The two markets are linked but the art market is tied to wealth creation, which is not purely a function of capital markets performance. The growth of China's economy and the concommitant rise in the value of Chinese art has had a demonstrable impact on the overall market. The broader implication may be that in times of economic uncertainty, investors will divert at least some of their wealth to assets which have demonstrated over the long term - that would be decades, not months, for American managers who may be wondering...- a propensity to maintain or increase value.
The intrinsic worth of such assets is established by a global market attuned to quality and reliability over time. Which, come to think of it, is not a bad benchmark for contemporary executives to contemplate. JL
Patrick Mathurin reports in the Financial Times:
The art market defied the economic gloom to return 11 per cent to investors in 2011, outpacing stock market returns for a second consecutive year.
The performance of the Mei Moses All Art index, a leading barometer of art returns based mainly on paintings sold in New York and London, beat the total return of the S&P 500 index of US equities by about 9 percentage points.
The gap, the largest since 2008, was driven by strong growth in Chinese demand and high prices for the work of popular artists such as Andy Warhol.
The Mei Moses has beaten the S&P 500 in six of the last 10 years, with an average annual return of 7.8 per cent compared with 2.7 per cent for the benchmark US index. The Mei Moses tracks the prices at which individual works of art sell over time using repeat sales data, in a methodology similar to the S&P Case-Shiller property index.

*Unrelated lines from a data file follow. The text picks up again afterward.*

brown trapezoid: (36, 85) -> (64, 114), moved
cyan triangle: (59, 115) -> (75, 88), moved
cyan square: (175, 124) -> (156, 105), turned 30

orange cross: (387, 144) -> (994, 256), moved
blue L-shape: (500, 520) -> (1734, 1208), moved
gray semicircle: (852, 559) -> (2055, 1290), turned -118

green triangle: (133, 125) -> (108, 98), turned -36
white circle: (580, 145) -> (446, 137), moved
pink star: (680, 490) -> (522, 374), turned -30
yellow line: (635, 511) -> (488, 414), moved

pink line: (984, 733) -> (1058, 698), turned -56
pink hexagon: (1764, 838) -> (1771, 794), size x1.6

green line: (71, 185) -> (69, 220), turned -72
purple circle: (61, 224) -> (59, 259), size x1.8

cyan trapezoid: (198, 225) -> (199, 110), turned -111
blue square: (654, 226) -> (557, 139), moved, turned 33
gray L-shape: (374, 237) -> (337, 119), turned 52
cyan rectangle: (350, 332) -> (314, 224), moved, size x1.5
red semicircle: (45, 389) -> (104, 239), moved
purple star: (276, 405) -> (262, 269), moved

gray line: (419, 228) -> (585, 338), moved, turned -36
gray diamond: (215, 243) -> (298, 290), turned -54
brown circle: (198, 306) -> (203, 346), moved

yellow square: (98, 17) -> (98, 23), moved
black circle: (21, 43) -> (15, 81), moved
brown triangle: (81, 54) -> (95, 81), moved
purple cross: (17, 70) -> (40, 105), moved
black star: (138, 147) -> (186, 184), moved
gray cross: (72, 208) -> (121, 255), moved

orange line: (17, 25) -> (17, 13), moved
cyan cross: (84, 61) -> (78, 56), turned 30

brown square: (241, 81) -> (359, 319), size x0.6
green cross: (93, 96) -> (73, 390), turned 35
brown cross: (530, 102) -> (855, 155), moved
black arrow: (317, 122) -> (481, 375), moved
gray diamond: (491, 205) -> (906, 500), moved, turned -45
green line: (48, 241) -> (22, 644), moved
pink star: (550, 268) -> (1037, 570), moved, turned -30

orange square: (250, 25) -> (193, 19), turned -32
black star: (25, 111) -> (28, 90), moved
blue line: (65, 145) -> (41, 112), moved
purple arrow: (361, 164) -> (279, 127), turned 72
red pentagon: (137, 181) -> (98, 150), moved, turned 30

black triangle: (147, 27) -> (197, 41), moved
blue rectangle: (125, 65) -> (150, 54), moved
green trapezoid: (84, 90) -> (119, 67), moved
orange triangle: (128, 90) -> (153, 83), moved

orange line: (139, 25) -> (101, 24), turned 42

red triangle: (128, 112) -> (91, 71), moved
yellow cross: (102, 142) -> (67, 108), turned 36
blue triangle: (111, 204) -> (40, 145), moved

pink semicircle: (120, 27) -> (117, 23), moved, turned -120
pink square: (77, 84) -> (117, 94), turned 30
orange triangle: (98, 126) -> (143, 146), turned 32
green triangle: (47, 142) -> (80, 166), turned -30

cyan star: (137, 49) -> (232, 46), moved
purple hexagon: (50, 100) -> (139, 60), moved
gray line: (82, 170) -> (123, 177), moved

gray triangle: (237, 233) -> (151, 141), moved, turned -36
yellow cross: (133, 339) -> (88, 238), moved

“Art prices are not correlated to sudden swings in stock markets but their prices tend to match changes in wealth creation and destruction. I’m not surprised by this growth as we are not seeing the wealth damage of 2008-2009,” said Michael Moses, creator of the index.
The performance of the index was led by a strong contribution from traditional Chinese works, which rose 20.6 per cent during 2011, as Chinese investors sought to repatriate cultural assets that had been sold to western investors.
“With China there is massive wealth. And the new wealthy want to show off their prized works to friends. It doesn’t take many to cause a surge in prices,” said Philip Hoffman, chief executive of the Fine Art Fund Group, an investment manager specialising in art with about $100m under management.
Elsewhere, there were record auctions for paintings such Roy Lichtenstein’s I Can See the Whole Room . . . and There’s Nobody in It! which sold at Christie’s in November, making gains in excess of $40m for its seller, who bought it for $2m in 1988. Andy Warhol’s Dollar Sign also made big returns when it sold for twice its estimate at $698,500 in 2011, having been bought for $27,000 23 years earlier.
The relative buoyancy of the art market will be a relief for collectors, who were hit by the collapse in art prices after of the financial crisis.
However, Mr Moses warned that signs of slowing global growth were beginning to dent confidence. “Recent economic conditions have made art investors much more cautious and thus have tempered their enthusiasm, resulting in somewhat lower growth,” he said. “If the economy continues to stagnate we could see darker days for art collectors.”
Among individual categories of art last year, impressionist and modern art delivered returns of 14 per cent, postwar and contemporary art grew 6.4 per cent, while Old Master and 19th-century art increased modestly by 4.8 per cent.